** TASK **
Report every line below that has the string "phát" in it.

** Records from a dataset **
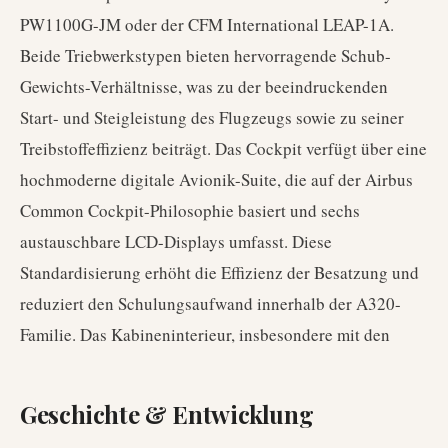
PW1100G-JM oder der CFM International LEAP-1A.
Beide Triebwerkstypen bieten hervorragende Schub-
Gewichts-Verhältnisse, was zu der beeindruckenden
Start- und Steigleistung des Flugzeugs sowie zu seiner
Treibstoffeffizienz beiträgt. Das Cockpit verfügt über eine
hochmoderne digitale Avionik-Suite, die auf der Airbus
Common Cockpit-Philosophie basiert und sechs
austauschbare LCD-Displays umfasst. Diese
Standardisierung erhöht die Effizienz der Besatzung und
reduziert den Schulungsaufwand innerhalb der A320-
Familie. Das Kabineninterieur, insbesondere mit den
Geschichte & Entwicklung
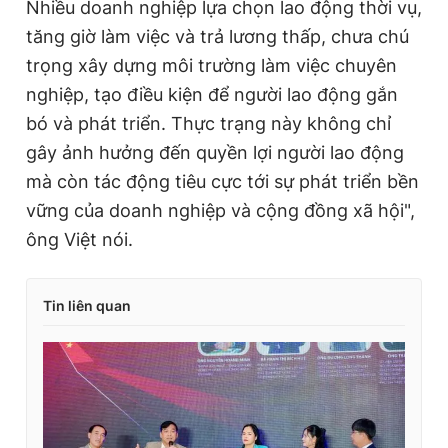
Nhiều doanh nghiệp lựa chọn lao động thời vụ,
tăng giờ làm việc và trả lương thấp, chưa chú
trọng xây dựng môi trường làm việc chuyên
nghiệp, tạo điều kiện để người lao động gắn
bó và phát triển. Thực trạng này không chỉ
gây ảnh hưởng đến quyền lợi người lao động
mà còn tác động tiêu cực tới sự phát triển bền
vững của doanh nghiệp và cộng đồng xã hội",
ông Việt nói.
Tin liên quan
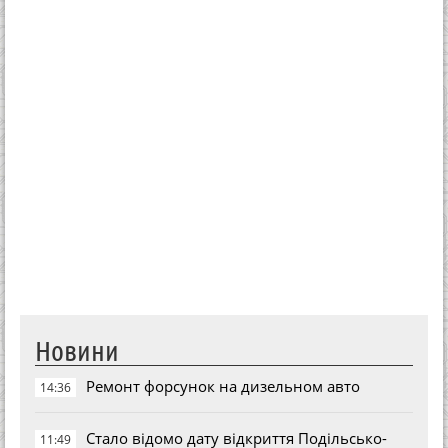
Новини
Ремонт форсунок на дизельном авто
14:36
Стало відомо дату відкриття Подільсько-
11:49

** RESPONSE TO THE EXERCISE **
bó và phát triển. Thực trạng này không chỉ
mà còn tác động tiêu cực tới sự phát triển bền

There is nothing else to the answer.